In February 2021, the software behemoth Ivanti uncovered that hackers from China had infiltrated the network of Pulse Secure, one of its subsidiaries providing VPN devices to numerous businesses and government entities globally, as per new insights from Bloomberg.

The attackers took advantage of a covert backdoor embedded in Pulse Secure’s VPN software, Bloomberg stated, referencing Ivanti’s chief security officer at the time along with other sources. This backdoor facilitated the hackers’ access to 119 other unnamed entities that utilized the same VPN offering from the company.

Mandiant was reportedly cognizant of the breaches as well, notifying Ivanti that hackers had exploited the vulnerability to breach defense contractors in Europe and the United States. 
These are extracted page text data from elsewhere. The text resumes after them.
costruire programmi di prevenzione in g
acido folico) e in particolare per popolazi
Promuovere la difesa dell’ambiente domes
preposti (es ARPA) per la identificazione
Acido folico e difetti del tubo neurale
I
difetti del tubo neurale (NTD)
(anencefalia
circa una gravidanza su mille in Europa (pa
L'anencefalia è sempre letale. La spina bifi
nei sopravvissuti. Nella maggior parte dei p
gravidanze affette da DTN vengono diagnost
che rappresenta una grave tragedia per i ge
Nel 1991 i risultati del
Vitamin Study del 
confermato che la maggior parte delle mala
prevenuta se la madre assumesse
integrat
The previously unreported intrusion highlights how acquisitions, workforce reductions, and cost-cutting measures initiated by private equity firms compromised the integrity and security of Ivanti’s essential technologies. After the private equity firm Clearlake Capital Group purchased Ivanti in 2017, Bloomberg reported subsequent rounds of layoffs — particularly in 2022 — impacting employees with extensive knowledge of the company’s products and their security.
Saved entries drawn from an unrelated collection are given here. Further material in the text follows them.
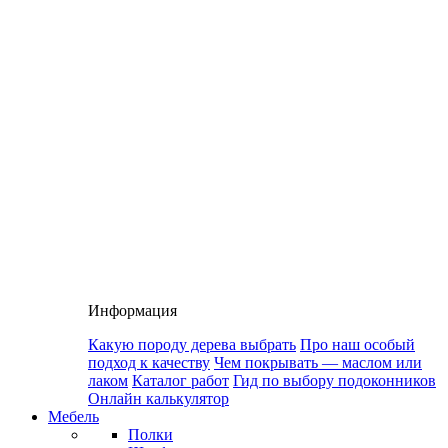
Информация
Какую породу дерева выбрать
Про наш особый
подход к качеству
Чем покрывать — маслом или
лаком
Каталог работ
Гид по выбору подоконников
Онлайн калькулятор
Мебель
Полки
Ivanti and Mandiant did not reply to a request for comment. 

The findings from Bloomberg resonate with prior reports regarding competing provider of remote access solutions, Citrix, which faced significant layoffs after a 2022 acquisition by Elliott Investment Management and Vista Equity Partners. Similar to Ivanti, Citrix has encountered various cybersecurity issues and critical vulnerabilities in recent times. 

Since then, Ivanti’s VPN solutions have been implicated in at least two other notable attacks.
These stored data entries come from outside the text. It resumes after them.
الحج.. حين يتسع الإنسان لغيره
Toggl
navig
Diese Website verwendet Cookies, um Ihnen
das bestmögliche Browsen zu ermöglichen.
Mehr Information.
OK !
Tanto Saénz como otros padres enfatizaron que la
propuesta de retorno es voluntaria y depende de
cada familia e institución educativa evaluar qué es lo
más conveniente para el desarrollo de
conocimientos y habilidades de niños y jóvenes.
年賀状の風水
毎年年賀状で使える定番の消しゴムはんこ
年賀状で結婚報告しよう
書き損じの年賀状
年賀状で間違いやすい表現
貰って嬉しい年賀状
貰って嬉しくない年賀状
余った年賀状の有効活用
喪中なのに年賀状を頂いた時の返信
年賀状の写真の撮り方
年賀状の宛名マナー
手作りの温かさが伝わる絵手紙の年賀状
In early 2024, the U.S. cybersecurity agency CISA mandated all federal institutions to disconnect their Ivanti VPN devices within two days because hackers were actively exploiting vulnerabilities that Ivanti was unaware of at the time. Ivanti also cautioned customers last year that hackers were leveraging another significant flaw in its Connect Secure product to breach corporate clients.